Secured credit cards are designed to help people with poor credit report better financial behavior. They act like credit cards while bearing no credit risk for the bank. Before giving you a secured card, the bank asks you to deposit a certain amount of cash as a collateral against future credit. The amount of credit available to you will equal your deposit. The usual range is between $100 and $1,000, but keep in mind that if you are actually going to use this card, then maintaining favorable utilization on a low credit limit is going to be challenging. If you can afford to put down a bigger deposit—do so.

Other than the collateral, the card functions just like a regular credit card. It’s useless as a credit instrument (as you are effectively paying to borrow your own money), but the sole purpose of this card is to help you get in the good graces of credit institutions. Bite the bullet, pay the deposit, keep your utilization under 30%, and in about 6 to 12 months, you should see a positive growth of your credit score.

Secured credit card tips

  • Look for a bank that offers a credit limit in excess of your deposit, some do;
  • Make sure the bank reports secured cards to credit bureaus, some don’t;
  • Look for a bank that will upgrade you to an unsecured card after 6-12 months of good behavior, it’s called a graduation option;
  • Secured cards compete on annual fees and APRs, but might have hidden costs like application, membership, cancellation, and processing fees.
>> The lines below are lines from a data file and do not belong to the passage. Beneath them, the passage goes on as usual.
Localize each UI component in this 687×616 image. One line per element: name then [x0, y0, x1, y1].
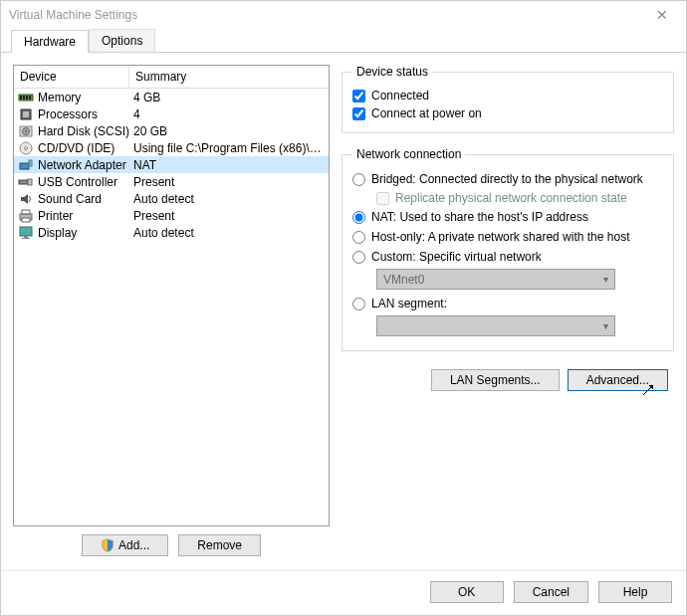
net-icon	[18, 157, 34, 173]
device-name: Memory	[38, 91, 131, 104]
device-summary: Using file C:\Program Files (x86)\VM...	[131, 141, 325, 155]
svg-rect-13	[29, 160, 32, 166]
device-summary: 4 GB	[131, 91, 325, 104]
svg-rect-6	[23, 111, 29, 117]
device-table-header: Device Summary	[14, 66, 329, 89]
connected-checkbox[interactable]	[352, 90, 365, 103]
device-table-body: Memory4 GBProcessors4Hard Disk (SCSI)20 …	[14, 89, 329, 525]
svg-rect-15	[28, 179, 32, 185]
window-title: Virtual Machine Settings	[9, 8, 646, 22]
connected-row[interactable]: Connected	[352, 87, 663, 104]
svg-rect-21	[22, 238, 30, 239]
device-name: Processors	[38, 107, 131, 121]
device-name: USB Controller	[38, 175, 131, 189]
connected-label: Connected	[371, 89, 429, 103]
device-row-cd[interactable]: CD/DVD (IDE)Using file C:\Program Files …	[14, 139, 329, 156]
remove-button[interactable]: Remove	[178, 534, 261, 556]
tab-strip: Hardware Options	[1, 29, 686, 53]
cpu-icon	[18, 106, 34, 122]
add-button-label: Add...	[118, 538, 149, 552]
svg-rect-18	[22, 218, 30, 222]
connect-poweron-checkbox[interactable]	[352, 107, 365, 120]
dialog-footer: OK Cancel Help	[1, 570, 686, 615]
vm-settings-dialog: Virtual Machine Settings ✕ Hardware Opti…	[0, 0, 687, 616]
device-name: CD/DVD (IDE)	[38, 141, 131, 155]
device-row-usb[interactable]: USB ControllerPresent	[14, 173, 329, 190]
cancel-button[interactable]: Cancel	[514, 581, 588, 603]
device-row-printer[interactable]: PrinterPresent	[14, 207, 329, 224]
svg-rect-2	[23, 96, 25, 100]
device-name: Sound Card	[38, 192, 131, 206]
lansegment-radio[interactable]	[352, 298, 365, 310]
display-icon	[18, 225, 34, 241]
help-button[interactable]: Help	[598, 581, 672, 603]
replicate-label: Replicate physical network connection st…	[395, 191, 627, 205]
tab-options[interactable]: Options	[89, 29, 155, 52]
device-table: Device Summary Memory4 GBProcessors4Hard…	[13, 65, 330, 526]
replicate-row: Replicate physical network connection st…	[376, 189, 663, 207]
hostonly-radio[interactable]	[352, 231, 365, 244]
device-summary: Auto detect	[131, 192, 325, 206]
device-row-cpu[interactable]: Processors4	[14, 105, 329, 122]
memory-icon	[18, 90, 34, 105]
custom-label: Custom: Specific virtual network	[371, 250, 542, 264]
device-summary: NAT	[131, 158, 325, 172]
custom-row[interactable]: Custom: Specific virtual network	[352, 247, 663, 267]
content: Device Summary Memory4 GBProcessors4Hard…	[1, 53, 686, 568]
device-row-display[interactable]: DisplayAuto detect	[14, 224, 329, 241]
svg-point-9	[25, 130, 27, 132]
close-icon[interactable]: ✕	[646, 7, 678, 23]
device-summary: Present	[131, 209, 325, 223]
nat-radio[interactable]	[352, 211, 365, 224]
cursor-icon: ⭧	[640, 381, 656, 399]
chevron-down-icon: ▾	[603, 274, 608, 285]
titlebar: Virtual Machine Settings ✕	[1, 1, 686, 29]
svg-rect-19	[20, 227, 32, 236]
custom-radio[interactable]	[352, 251, 365, 264]
device-row-disk[interactable]: Hard Disk (SCSI)20 GB	[14, 122, 329, 139]
nat-row[interactable]: NAT: Used to share the host's IP address	[352, 207, 663, 227]
custom-network-select: VMnet0 ▾	[376, 269, 615, 290]
replicate-checkbox	[376, 192, 389, 205]
device-summary: 4	[131, 107, 325, 121]
col-device[interactable]: Device	[14, 66, 128, 88]
bridged-label: Bridged: Connected directly to the physi…	[371, 172, 643, 186]
lan-segments-button[interactable]: LAN Segments...	[431, 369, 560, 391]
printer-icon	[18, 208, 34, 224]
svg-rect-20	[24, 236, 28, 238]
device-status-legend: Device status	[352, 65, 432, 79]
lansegment-select: x ▾	[376, 315, 615, 336]
svg-rect-14	[19, 180, 28, 184]
svg-rect-4	[29, 96, 31, 100]
bridged-row[interactable]: Bridged: Connected directly to the physi…	[352, 169, 663, 189]
lansegment-row[interactable]: LAN segment:	[352, 294, 663, 313]
device-buttons: Add... Remove	[13, 534, 330, 556]
network-connection-legend: Network connection	[352, 147, 465, 161]
add-button[interactable]: Add...	[82, 534, 168, 556]
device-name: Printer	[38, 209, 131, 223]
col-summary[interactable]: Summary	[128, 66, 329, 88]
device-row-net[interactable]: Network AdapterNAT	[14, 156, 329, 173]
device-name: Display	[38, 226, 131, 240]
hostonly-label: Host-only: A private network shared with…	[371, 230, 629, 244]
device-summary: Present	[131, 175, 325, 189]
connect-poweron-label: Connect at power on	[371, 106, 482, 120]
device-status-group: Device status Connected Connect at power…	[342, 65, 674, 133]
bridged-radio[interactable]	[352, 173, 365, 186]
device-row-sound[interactable]: Sound CardAuto detect	[14, 190, 329, 207]
ok-button[interactable]: OK	[430, 581, 504, 603]
device-name: Network Adapter	[38, 158, 131, 172]
connect-poweron-row[interactable]: Connect at power on	[352, 104, 663, 122]
device-panel: Device Summary Memory4 GBProcessors4Hard…	[13, 65, 330, 556]
lansegment-label: LAN segment:	[371, 297, 447, 310]
svg-rect-1	[20, 96, 22, 100]
tab-hardware[interactable]: Hardware	[11, 30, 89, 53]
device-row-memory[interactable]: Memory4 GB	[14, 89, 329, 105]
custom-network-value: VMnet0	[383, 273, 424, 287]
usb-icon	[18, 174, 34, 190]
device-summary: 20 GB	[131, 124, 325, 138]
sound-icon	[18, 191, 34, 207]
cd-icon	[18, 140, 34, 156]
hostonly-row[interactable]: Host-only: A private network shared with…	[352, 227, 663, 247]
nat-label: NAT: Used to share the host's IP address	[371, 210, 588, 224]
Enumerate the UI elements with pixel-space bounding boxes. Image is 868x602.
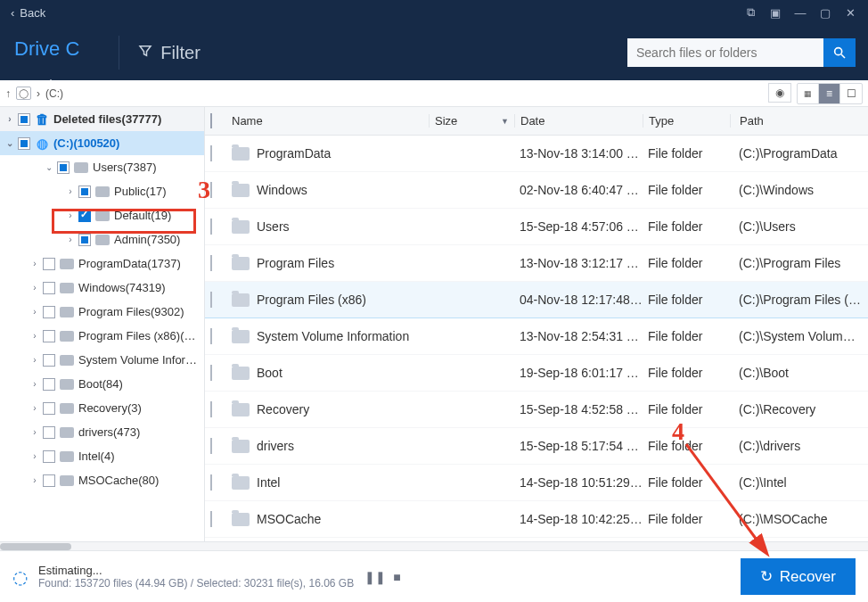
chevron-icon[interactable]: ⌄ <box>43 162 55 172</box>
breadcrumb[interactable]: (C:) <box>45 87 63 100</box>
back-button[interactable]: ‹ Back <box>5 6 51 20</box>
chevron-icon[interactable]: › <box>29 475 41 485</box>
folder-icon <box>60 307 74 317</box>
tree-item[interactable]: › Windows(74319) <box>0 276 204 300</box>
row-checkbox[interactable] <box>210 328 212 344</box>
row-checkbox[interactable] <box>210 401 212 417</box>
filter-button[interactable]: Filter <box>137 43 200 63</box>
checkbox[interactable] <box>43 306 55 318</box>
drive-tab[interactable]: Drive C <box>12 30 101 75</box>
row-checkbox[interactable] <box>210 145 212 161</box>
row-checkbox[interactable] <box>210 182 212 198</box>
checkbox[interactable] <box>43 354 55 367</box>
view-list-button[interactable]: ≡ <box>819 84 840 103</box>
tree-item[interactable]: ⌄ Users(7387) <box>0 155 204 179</box>
chevron-icon[interactable]: › <box>29 403 41 413</box>
checkbox[interactable] <box>43 378 55 391</box>
chevron-icon[interactable]: › <box>64 210 77 220</box>
chevron-right-icon[interactable]: › <box>4 114 16 124</box>
checkbox[interactable] <box>43 258 55 270</box>
chevron-icon[interactable]: › <box>64 186 77 196</box>
chevron-icon[interactable]: › <box>64 235 77 244</box>
checkbox[interactable] <box>78 210 91 222</box>
row-checkbox[interactable] <box>210 365 212 381</box>
column-type[interactable]: Type <box>643 114 730 128</box>
scrollbar-horizontal[interactable] <box>0 541 868 550</box>
chevron-down-icon[interactable]: ⌄ <box>4 138 16 148</box>
table-row[interactable]: Boot 19-Sep-18 6:01:17 … File folder (C:… <box>205 355 868 392</box>
table-row[interactable]: System Volume Information 13-Nov-18 2:54… <box>205 318 868 355</box>
view-grid-button[interactable]: ▦ <box>798 84 819 103</box>
checkbox[interactable] <box>43 402 55 415</box>
tree-item[interactable]: › Admin(7350) <box>0 227 204 252</box>
checkbox[interactable] <box>43 474 55 487</box>
column-name[interactable]: Name <box>225 114 429 128</box>
checkbox[interactable] <box>43 282 55 294</box>
tree-item[interactable]: › Default(19) <box>0 203 204 227</box>
table-row[interactable]: Windows 02-Nov-18 6:40:47 … File folder … <box>205 172 868 209</box>
search-button[interactable] <box>823 38 856 67</box>
close-button[interactable]: ✕ <box>838 1 863 24</box>
pause-button[interactable]: ❚❚ <box>364 570 386 584</box>
checkbox[interactable] <box>57 161 70 174</box>
recover-button[interactable]: ↻ Recover <box>741 558 856 595</box>
restore-window-icon[interactable]: ⧉ <box>738 1 763 24</box>
tree-item[interactable]: › Intel(4) <box>0 444 204 468</box>
checkbox[interactable] <box>43 450 55 463</box>
search-input[interactable] <box>627 38 823 67</box>
user-icon[interactable]: ◯ <box>16 87 31 100</box>
tree-item[interactable]: › drivers(473) <box>0 420 204 444</box>
tree-item[interactable]: › Public(17) <box>0 179 204 203</box>
row-checkbox[interactable] <box>210 219 212 235</box>
column-date[interactable]: Date <box>514 114 643 128</box>
tree-item[interactable]: › Program Files(9302) <box>0 300 204 324</box>
checkbox[interactable] <box>78 234 91 246</box>
row-checkbox[interactable] <box>210 292 212 308</box>
checkbox[interactable] <box>43 330 55 342</box>
checkbox[interactable] <box>18 113 30 126</box>
checkbox[interactable] <box>18 137 30 150</box>
table-row[interactable]: drivers 15-Sep-18 5:17:54 … File folder … <box>205 428 868 465</box>
tree-item[interactable]: › Boot(84) <box>0 372 204 396</box>
tree-item[interactable]: › System Volume Information <box>0 348 204 372</box>
table-row[interactable]: ProgramData 13-Nov-18 3:14:00 … File fol… <box>205 136 868 172</box>
minimize-button[interactable]: — <box>788 1 813 24</box>
chevron-icon[interactable]: › <box>29 331 41 341</box>
chevron-icon[interactable]: › <box>29 259 41 268</box>
chevron-icon[interactable]: › <box>29 283 41 293</box>
column-path[interactable]: Path <box>730 114 868 128</box>
tree-drive-c[interactable]: ⌄ ◍ (C:)(100520) <box>0 131 204 155</box>
table-row[interactable]: Program Files 13-Nov-18 3:12:17 … File f… <box>205 245 868 282</box>
column-size[interactable]: Size▼ <box>429 114 514 128</box>
tree-item[interactable]: › MSOCache(80) <box>0 468 204 492</box>
file-type: File folder <box>643 293 730 307</box>
chevron-icon[interactable]: › <box>29 451 41 461</box>
tree-item[interactable]: › Recovery(3) <box>0 396 204 420</box>
table-row[interactable]: Recovery 15-Sep-18 4:52:58 … File folder… <box>205 392 868 428</box>
table-row[interactable]: Program Files (x86) 04-Nov-18 12:17:48… … <box>205 282 868 318</box>
chevron-icon[interactable]: › <box>29 307 41 317</box>
checkbox[interactable] <box>78 186 91 198</box>
table-row[interactable]: Intel 14-Sep-18 10:51:29… File folder (C… <box>205 465 868 501</box>
chevron-icon[interactable]: › <box>29 427 41 437</box>
up-arrow-icon[interactable]: ↑ <box>5 87 11 100</box>
preview-button[interactable]: ◉ <box>768 83 791 103</box>
secondary-icon[interactable]: ▣ <box>763 1 788 24</box>
chevron-icon[interactable]: › <box>29 379 41 389</box>
header-checkbox[interactable] <box>210 113 212 128</box>
tree-item[interactable]: › ProgramData(1737) <box>0 252 204 276</box>
chevron-icon[interactable]: › <box>29 355 41 365</box>
view-detail-button[interactable]: ☐ <box>840 84 862 103</box>
maximize-button[interactable]: ▢ <box>813 1 838 24</box>
table-row[interactable]: Users 15-Sep-18 4:57:06 … File folder (C… <box>205 209 868 245</box>
row-checkbox[interactable] <box>210 438 212 454</box>
row-checkbox[interactable] <box>210 474 212 491</box>
row-checkbox[interactable] <box>210 511 212 527</box>
folder-icon <box>60 427 74 438</box>
row-checkbox[interactable] <box>210 255 212 271</box>
tree-item[interactable]: › Program Files (x86)(6802) <box>0 324 204 348</box>
stop-button[interactable]: ■ <box>393 570 400 584</box>
table-row[interactable]: MSOCache 14-Sep-18 10:42:25… File folder… <box>205 501 868 538</box>
checkbox[interactable] <box>43 426 55 439</box>
tree-deleted-files[interactable]: › 🗑 Deleted files(37777) <box>0 107 204 131</box>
Make sure to factor everything in;
  • If you don’t have enough cash for a bigger deposit, ask the bank to spread the payment over several months or make sure the bank will allow you to increase the deposit once you have more funds;
  • The best way to use a secured credit card is to set up a small monthly auto-charge and to pay it off right away each time—this way, you avoid high utilization and keep your card active.

Become an authorized user

Commonly known as “piggybacking,” adding an authorized user to an established account with good credit history is a way to “cheat” the credit score. When someone adds you as an authorized user on their credit card, this card then shows up on your report as yours, while also remaining on their report as theirs. This way, if the account is good, you benefit from its age, credit limit, and low utilization. At the same time, your score will also take a hit if the principal user misbehaves.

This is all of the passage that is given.